• [SUPPLIED MATERIAL]:
= = = =
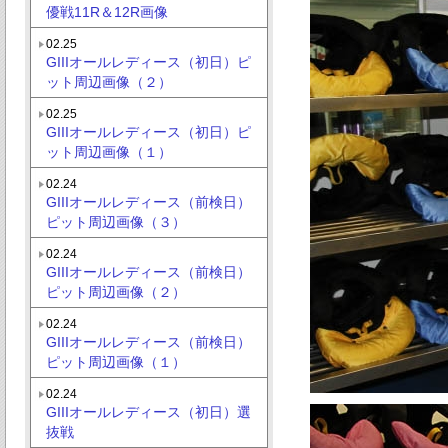
優戦11R＆12R画像
02.25
GIIIオールレディース（初日）ピ
ット周辺画像（２）
02.25
GIIIオールレディース（初日）ピ
ット周辺画像（１）
02.24
GIIIオールレディース（前検日）
ピット周辺画像（３）
02.24
GIIIオールレディース（前検日）
ピット周辺画像（２）
02.24
GIIIオールレディース（前検日）
ピット周辺画像（１）
02.24
GIIIオールレディース（初日）選
抜戦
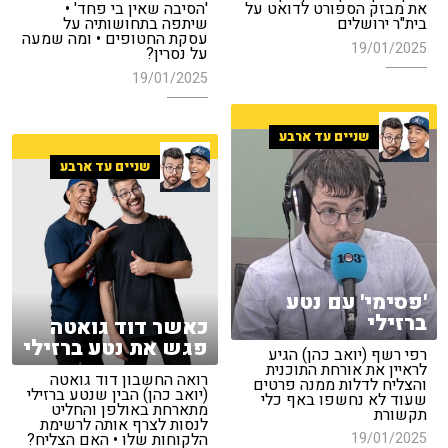
את מבזק הספורט לדואט על
'הסיבה שאין בי פחד' •
בית"ר ירושלים
שיתפה בתחושותיה על
עסקת החטופים • ומה שמעה
19/01/2025
על נסרין?
19/01/2025
שניים עד ארבע
שניים עד ארבע
'פסימי' עם נטע
ברזילי
כאשר דוד גואטה
פגש את נטע ברזילי
רפי רשף (יואב כהן) הגיע
לראיין את אורחת התוכנית
רואה החשבון דוד גואטה
והצליח לדלות ממנה פרטים
(יואב כהן) הבין שנטע ברזילי
שעוד לא נחשפו באף כלי
מתארחת באולפן והחליט
תקשורת
לנסות לצרף אותה לרשימת
19/01/2025
הלקוחות שלו • האם הצליח?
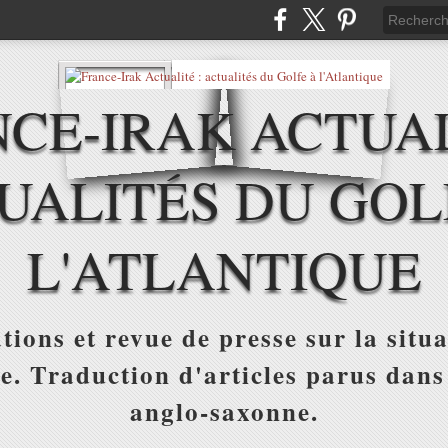
CE-IRAK ACTUAL
UALITÉS DU GOL
L'ATLANTIQUE
tions et revue de presse sur la situa
ue. Traduction d'articles parus dans
anglo-saxonne.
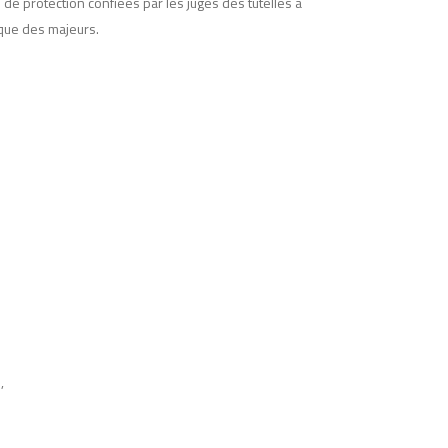
de protection confiées par les juges des tutelles à
dique des majeurs.
,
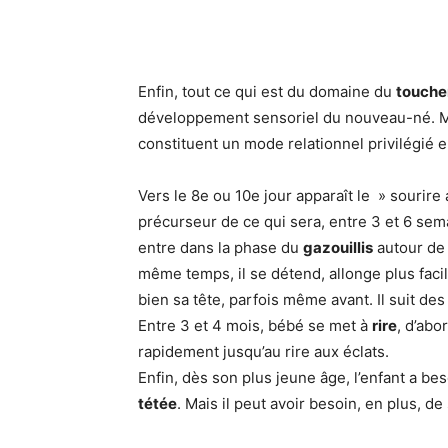
Enfin, tout ce qui est du domaine du
touche
développement sensoriel du nouveau-né. Mas
constituent un mode relationnel privilégié e
Vers le 8e ou 10e jour apparaît le » sourire
précurseur de ce qui sera, entre 3 et 6 se
entre dans la phase du
gazouillis
autour de 
même temps, il se détend, allonge plus facil
bien sa tête, parfois même avant. Il suit de
Entre 3 et 4 mois, bébé se met à
rire
, d’abo
rapidement jusqu’au rire aux éclats.
Enfin, dès son plus jeune âge, l’enfant a beso
tétée
. Mais il peut avoir besoin, en plus, de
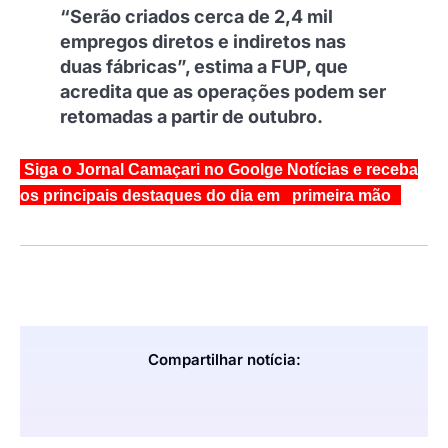
“Serão criados cerca de 2,4 mil
empregos diretos e indiretos nas
duas fábricas”, estima a FUP, que
acredita que as operações podem ser
retomadas a partir de outubro.
Siga o Jornal Camaçari no Goolge Notícias e receba
os principais destaques do dia em primeira mão
Compartilhar notícia:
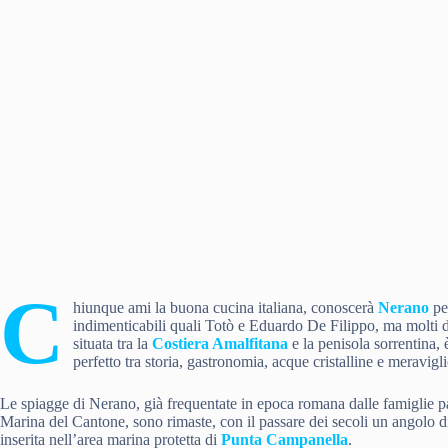
C
hiunque ami la buona cucina italiana, conoscerà
Nerano
per
indimenticabili quali Totò e Eduardo De Filippo, ma molti 
situata tra la
Costiera Amalfitana
e la penisola sorrentina, 
perfetto tra storia, gastronomia, acque cristalline e meravigli
Le spiagge di Nerano, già frequentate in epoca romana dalle famiglie pat
Marina del Cantone, sono rimaste, con il passare dei secoli un angolo 
inserita nell’area marina protetta di
Punta Campanella
.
= = = =
Please report every line in the entries above that holds the string "יואב".

• [EXERCISE SOLUTION]:
רפי רשף (יואב כהן) הגיע
(יואב כהן) הבין שנטע ברזילי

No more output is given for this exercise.